CMD-Batch line length. Possible to remove? If not,

2019-07-21 06:07发布

问题:

Still new to cmd batch scripting...

I've got a batch to remove tab characters from a file. This usually works great with this code:

 setlocal DisableDelayedExpansion
 for /f "delims=" %%A in ('"findstr /n ^^ %FILENAME%"') do (
   set "line=%%A"
   setlocal EnableDelayedExpansion

   set "line=!line:*:=!"
   if defined line (
      set "line=!line:  =!"
      (echo(!line!)>>%TEMPFILE%
   ) ELSE echo(
   endlocal
)

But recently it didn't simply delete the tab character, but the whole line! I figuered out it must have something to do with the unusual length of the line (>9500 characters). If I split the line manually, it works as usual.

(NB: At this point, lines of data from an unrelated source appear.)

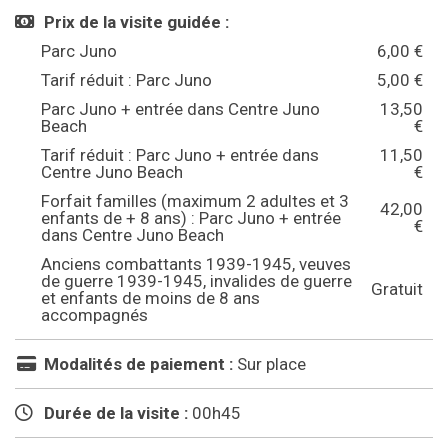
Prix de la visite guidée :
Parc Juno
6,00 €
Tarif réduit : Parc Juno
5,00 €
Parc Juno + entrée dans Centre Juno
13,50
Beach
€
Tarif réduit : Parc Juno + entrée dans
11,50
Centre Juno Beach
€
Forfait familles (maximum 2 adultes et 3
42,00
enfants de + 8 ans) : Parc Juno + entrée
€
dans Centre Juno Beach
Anciens combattants 1939-1945, veuves
de guerre 1939-1945, invalides de guerre
Gratuit
et enfants de moins de 8 ans
accompagnés
Modalités de paiement :
Sur place
Durée de la visite :
00h45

Right now I'm looking for a way to either

  1. make the code above work for any line lenght or
  2. insert a check for lines that are to long to process, so the batch can stop the process and display an appropiate message.

回答1:

The problem with long lines in Batch files is that environment variables can only store a maximum of 8 KB. However, it is possible to process longer lines in smaller chunks because when set /P command read a long line, it reads up to 1022 characters and the remaining characters will be read by the next set /P command. The Batch file below use this method (combined with findstr /O "^" that allows to know the length of the lines) to copy a file with lines of unlimited size:

@echo off
setlocal EnableDelayedExpansion

set "last=1022"
< input.txt (
   for /F "delims=:" %%a in ('findstr /O "^" input.txt') do (
      set /A "len=%%a-last-2, last=%%a, chunks=(len-1)/1022+1"
      set "chunk="
      for /L %%i in (1,1,!chunks!) do (
         set /P "chunk="
         set /P "=!chunk!" < NUL
      )
      if !chunks! gtr 0 echo/
   )
   for %%a in (input.txt) do set /A "len=%%~Za-last-2, chunks=(len-1)/1022+1"
   set "chunk="
   for /L %%i in (1,1,!chunks!) do (
      set /P "chunk="
      set /P "=!chunk!" < NUL
   )
   echo/
) > output.txt
move /Y output.txt input.txt

This method requires that the input lines ends in CR+LF characters (Windows standard) and have the problems inherent to set /P: it may eliminate control characters from the end of the line or from the end of each chunk of 1022 characters, or spaces from the beginning of the line/chunk; further details at this post. You may modify this program changing set /P "=!chunk!" < NUL by the corresponding set /P "=!chunk: =!" < NUL one in order to eliminate tab characters.



回答2:

cmd.exe can process lines up to 8k characters. I also need to process longer lines and after some research I found the easiest way is to use an external program. I use sed from UnxUtils.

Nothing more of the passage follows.